The Agreement on Trade-Related Aspects of Intellectual Property Rights (TRIPS) includes protection for geographical indications. Section 3(1)(c)/ Article 7 (1)(c) CTMR (Community Trade Mark Regulation) excludes from registration marks consisting exclusively of signs and indications which may serve, in trade, to designate the: kind; quality; quantity; intended purpose; value; geographical origin; the time of production of the goods or of the rendering of the service; or other characteristics of the goods or services.
Several issues have come to fruition when deciding whether it is acceptable to use a geographical name as a, or part of a, trade mark. Section 3(1)(c) of the Trade Mark Act 1994, has a protective purpose stating that marks consisting exclusively of signs or designations which serve to indicate geographical origin should not be registered. This is to prevent protection of overly descriptive or generic marks.
This issue came before the European Court of Justice in the case of Windsurfing Chiemsee Produktions-und Vertriebs GmbH v Boots- und Segelzubehor Walter Huber (C-108/97) which led the clarification of the legal position regarding the registration of geographical names.
It was held that the purpose of Article 3 (1)(C) of Council Directive 89/140 was to ensure that geographical place names remained available and free for all to use because positive association between a place name and a mark may potentially influence a consumer. This Article therefore excludes registration of geographical names which identify places currently associated with a particular good but also prevents registration where the names were likely to be used by companies in the future as an indication of geographical origin.

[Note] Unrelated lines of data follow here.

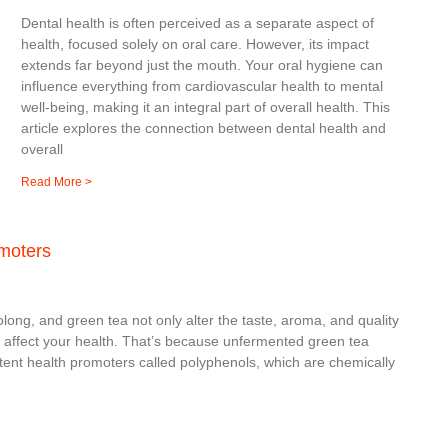
Dental health is often perceived as a separate aspect of
health, focused solely on oral care. However, its impact
extends far beyond just the mouth. Your oral hygiene can
influence everything from cardiovascular health to mental
well-being, making it an integral part of overall health. This
article explores the connection between dental health and
overall
Read More >
omoters
ng, and green tea not only alter the taste, aroma, and quality
n affect your health. That’s because unfermented green tea
tent health promoters called polyphenols, which are chemically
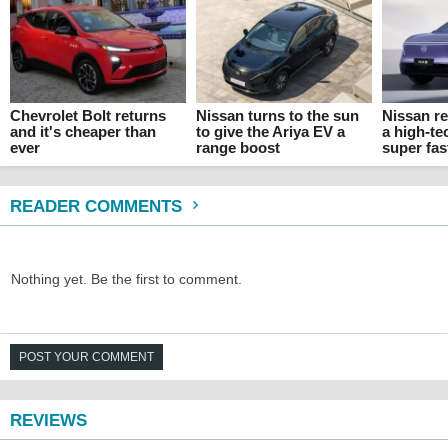
Chevrolet Bolt returns
Nissan turns to the sun
Nissan re
and it's cheaper than
to give the Ariya EV a
a high-t
ever
range boost
super fas
READER COMMENTS
Nothing yet. Be the first to comment.
POST YOUR COMMENT
REVIEWS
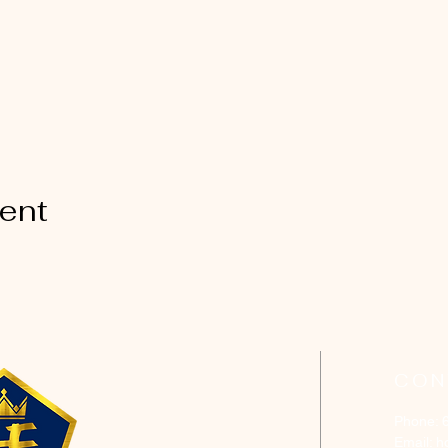
vent
CON
Phone: 
Email:
h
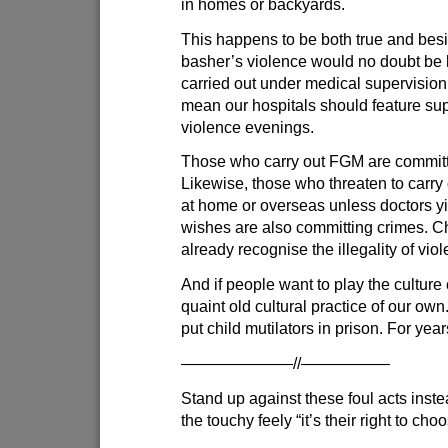
in homes or backyards.
This happens to be both true and besid
basher’s violence would no doubt be 
carried out under medical supervision,
mean our hospitals should feature su
violence evenings.
Those who carry out FGM are committ
Likewise, those who threaten to carry 
at home or overseas unless doctors yie
wishes are also committing crimes. C
already recognise the illegality of viol
And if people want to play the culture 
quaint old cultural practice of our own.
put child mutilators in prison. For year
———————//—————–
Stand up against these foul acts inste
the touchy feely “it’s their right to ch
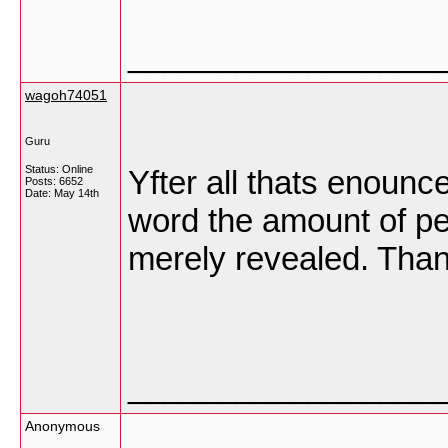
_________________
wagoh74051
Guru
Status: Online
Yfter all thats enoun
Posts: 6652
Date:
May 14th
word the amount of peo
merely revealed. Tha
_________________
Anonymous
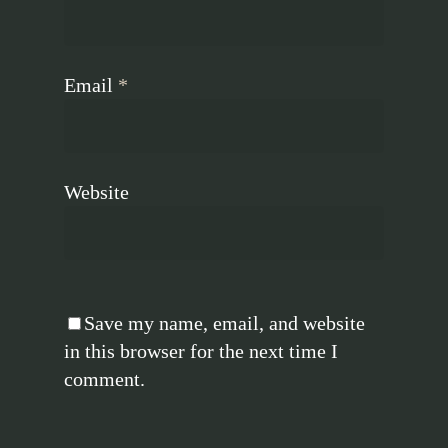
Email
*
Website
Save my name, email, and website
in this browser for the next time I
comment.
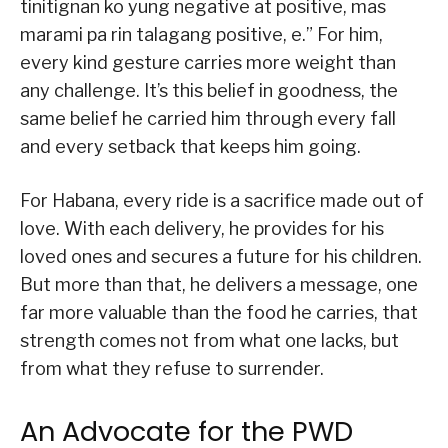
tinitignan ko yung negative at positive, mas
marami pa rin talagang positive, e.” For him,
every kind gesture carries more weight than
any challenge. It’s this belief in goodness, the
same belief he carried him through every fall
and every setback that keeps him going.
For Habana, every ride is a sacrifice made out of
love. With each delivery, he provides for his
loved ones and secures a future for his children.
But more than that, he delivers a message, one
far more valuable than the food he carries, that
strength comes not from what one lacks, but
from what they refuse to surrender.
An Advocate for the PWD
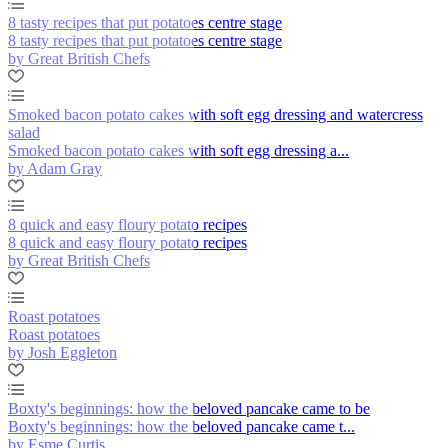
8 tasty recipes that put potatoes centre stage
8 tasty recipes that put potatoes centre stage
by Great British Chefs
Smoked bacon potato cakes with soft egg dressing and watercress
salad
Smoked bacon potato cakes with soft egg dressing a...
by Adam Gray
8 quick and easy floury potato recipes
8 quick and easy floury potato recipes
by Great British Chefs
Roast potatoes
Roast potatoes
by Josh Eggleton
Boxty's beginnings: how the beloved pancake came to be
Boxty's beginnings: how the beloved pancake came t...
by Esme Curtis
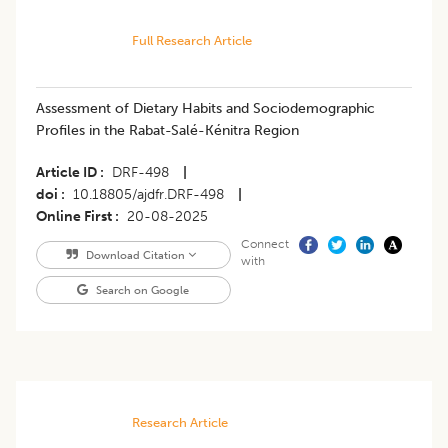
Full Research Article
Assessment of Dietary Habits and Sociodemographic
Profiles in the Rabat-Salé-Kénitra Region
Article ID
DRF-498
|
doi
10.18805/ajdfr.DRF-498
|
Online First
20-08-2025
Connect
Download Citation
with
Search on Google
Research Article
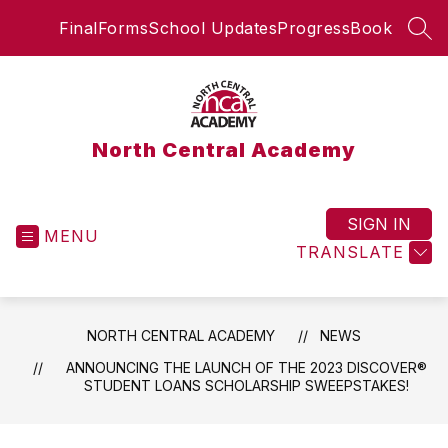
Skip
FinalForms
School Updates
ProgressBook
to
SEA
content
North Central Academy
SIGN IN
MENU
TRANSLATE
NORTH CENTRAL ACADEMY
NEWS
ANNOUNCING THE LAUNCH OF THE 2023 DISCOVER®
STUDENT LOANS SCHOLARSHIP SWEEPSTAKES!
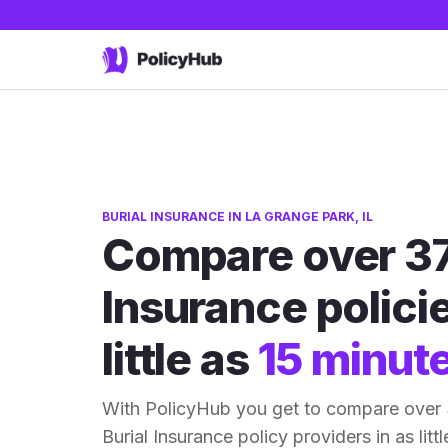
BURIAL INSURANCE IN LA GRANGE PARK, IL
Compare over 37
Insurance policie
little as
15 minut
With PolicyHub you get to compare over 
Burial Insurance policy providers in as litt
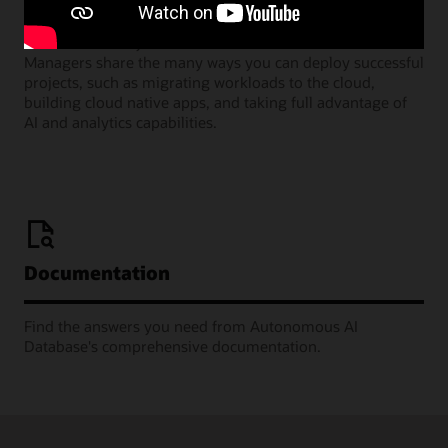
Join our monthly webinars where Oracle Product
Managers share the many ways you can deploy successful
projects, such as migrating workloads to the cloud,
building cloud native apps, and taking full advantage of
AI and analytics capabilities.
Documentation
Find the answers you need from Autonomous AI
Database's comprehensive documentation.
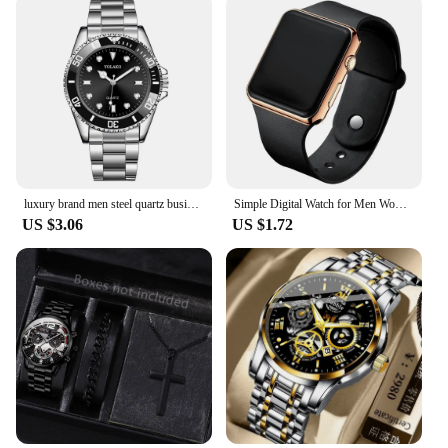
luxury brand men steel quartz business watch sports watch
Simple Digital Watch for Men Women Fashion Sport LED Electronic Watch Black Silicone Wristband Casual Mens Watch Reloj Hombre
US $3.06
US $1.72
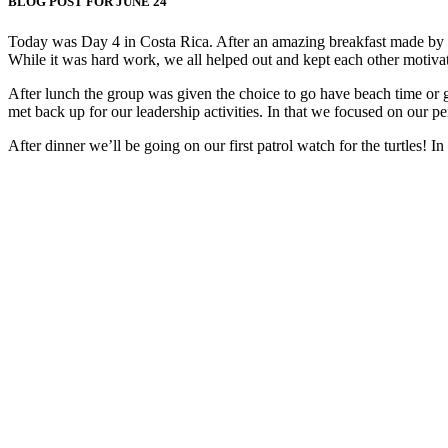
BLOG POST FOR JUNE 24
Today was Day 4 in Costa Rica. After an amazing breakfast made by our
While it was hard work, we all helped out and kept each other motiva
After lunch the group was given the choice to go have beach time or 
met back up for our leadership activities. In that we focused on our pe
After dinner we’ll be going on our first patrol watch for the turtles! I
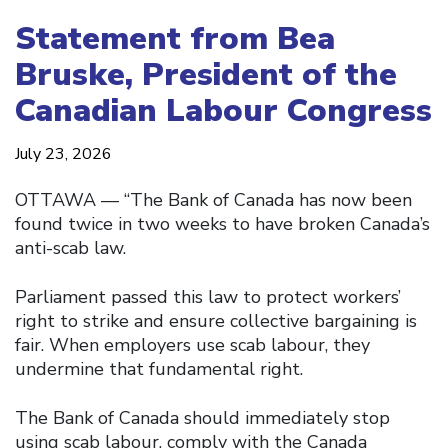
Statement from Bea
Bruske, President of the
Canadian Labour Congress
July 23, 2026
OTTAWA — “The Bank of Canada has now been
found twice in two weeks to have broken Canada’s
anti-scab law.
Parliament passed this law to protect workers’
right to strike and ensure collective bargaining is
fair. When employers use scab labour, they
undermine that fundamental right.
The Bank of Canada should immediately stop
using scab labour, comply with the Canada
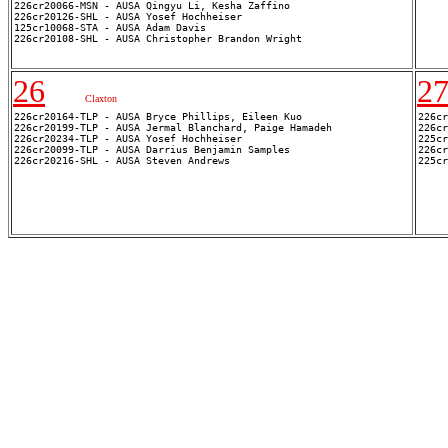
226cr20126-SHL - AUSA Yosef Hochheiser

125cr10068-STA - AUSA Adam Davis

26
2
Claxton
226cr20164-TLP - AUSA Bryce Phillips, Eileen Kuo

226cr
226cr20199-TLP - AUSA Jermal Blanchard, Paige Hamadeh

226cr
226cr20234-TLP - AUSA Yosef Hochheiser

225cr
226cr20099-TLP - AUSA Darrius Benjamin Samples

226cr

There are, however, two exceptions to this general rule. The first is where a geographical name through use has become associated with a particular product and has therefore acquired a ‘distinctive character’. In such circumstance it is sufficient, under Article 3(3) of the Directive, to register a geographical name, where that character serves to identify goods emanating exclusively from a particular company.
The second exception is where there is no association between the trademark and the geographical name. In order to satisfy the requirement that no association between the mark and name can exist, it is enough if in the mind of the average consumer no association exists. If either of the above exceptions are met then the applicant can proceed to registration.
It should be noted though that if an application is considered to be reasonable that the authorities (Intellectual Property Office/ OHIM) will take account of: the extent of familiarity with the name among the appropriate class of persons; characteristics of the place identified by the name; and the nature of the goods.